- **AIM OF THE EXERCISE**:
Starting at the line that contains "6605122 (787, 29)", output each line through the end of the data exactly, and nothing more.

- **RECORDS PROVIDED**:
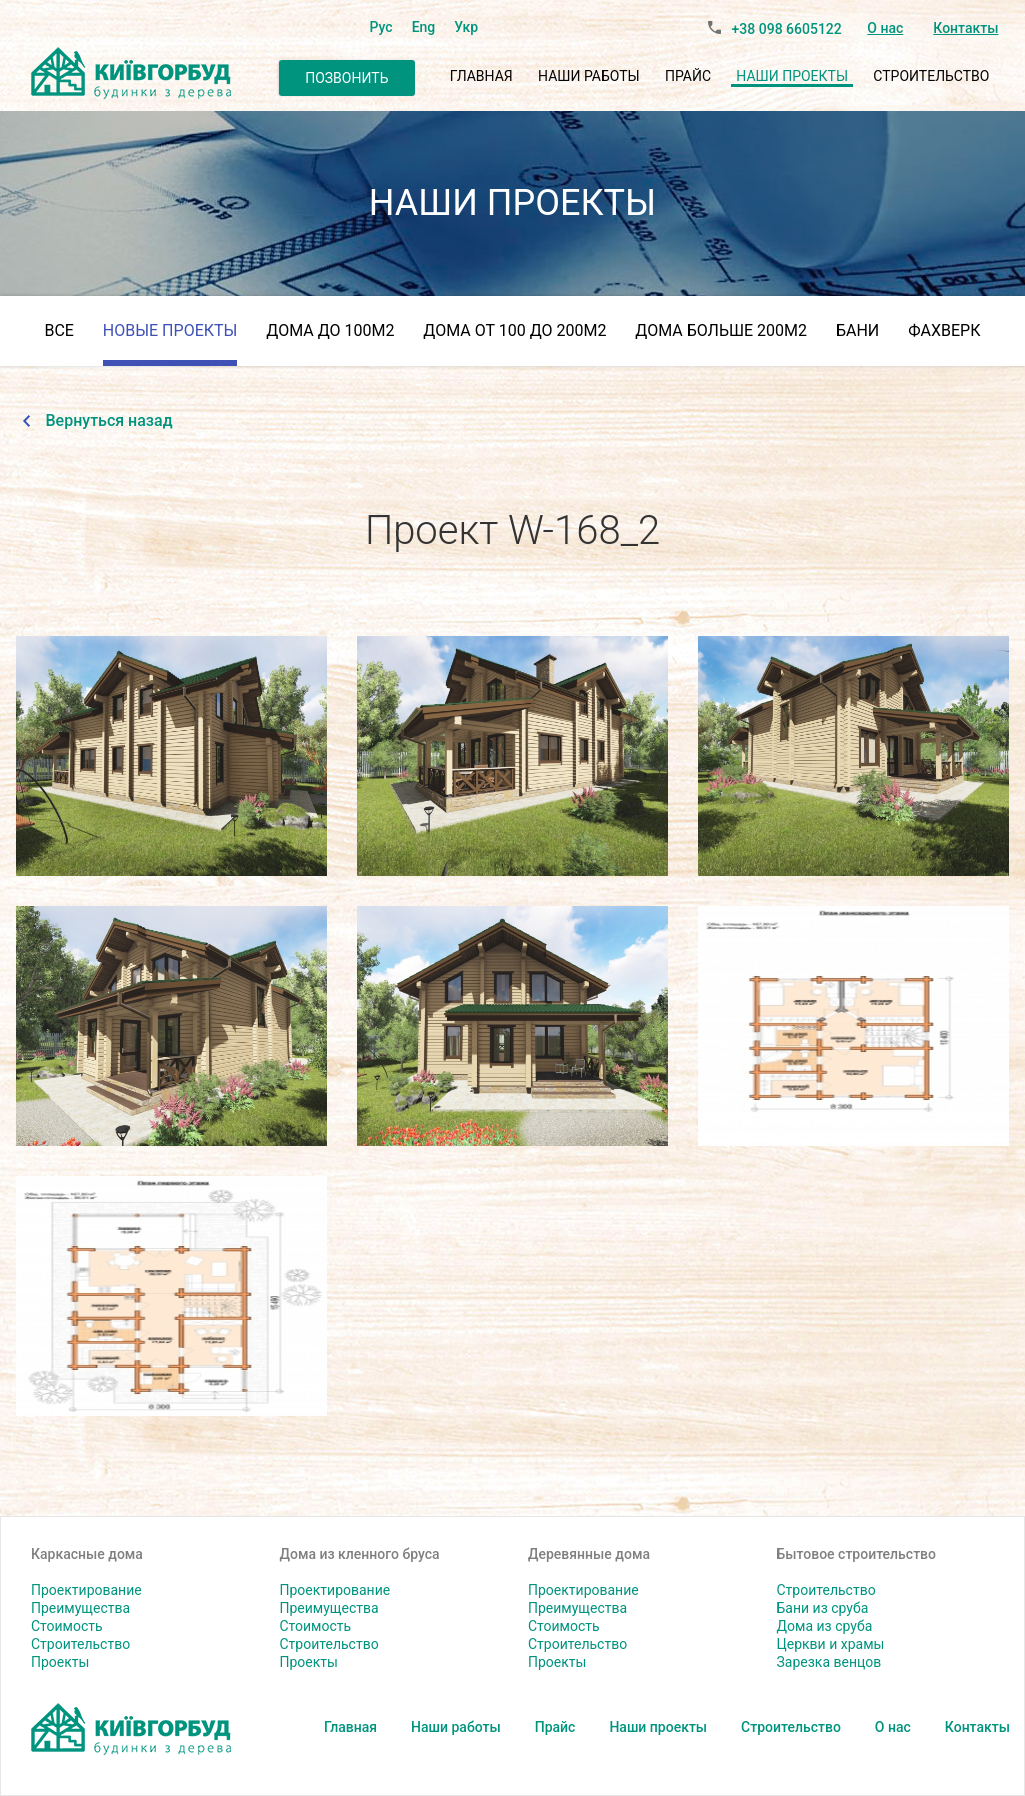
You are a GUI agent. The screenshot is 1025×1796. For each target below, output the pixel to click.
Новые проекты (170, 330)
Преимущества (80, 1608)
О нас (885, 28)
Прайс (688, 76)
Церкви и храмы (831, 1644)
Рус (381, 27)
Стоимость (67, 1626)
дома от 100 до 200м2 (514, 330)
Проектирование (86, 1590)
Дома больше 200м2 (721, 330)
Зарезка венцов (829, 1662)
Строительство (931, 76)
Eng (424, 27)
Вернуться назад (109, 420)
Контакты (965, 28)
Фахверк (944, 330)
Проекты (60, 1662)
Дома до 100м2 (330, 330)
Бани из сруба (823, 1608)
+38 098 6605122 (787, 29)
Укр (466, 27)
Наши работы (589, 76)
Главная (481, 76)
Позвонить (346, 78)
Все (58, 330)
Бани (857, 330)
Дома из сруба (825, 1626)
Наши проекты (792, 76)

- **YOUR RESPONSE**:
+38 098 6605122 (787, 29)
Укр (466, 27)
Наши работы (589, 76)
Главная (481, 76)
Позвонить (346, 78)
Все (58, 330)
Бани (857, 330)
Дома из сруба (825, 1626)
Наши проекты (792, 76)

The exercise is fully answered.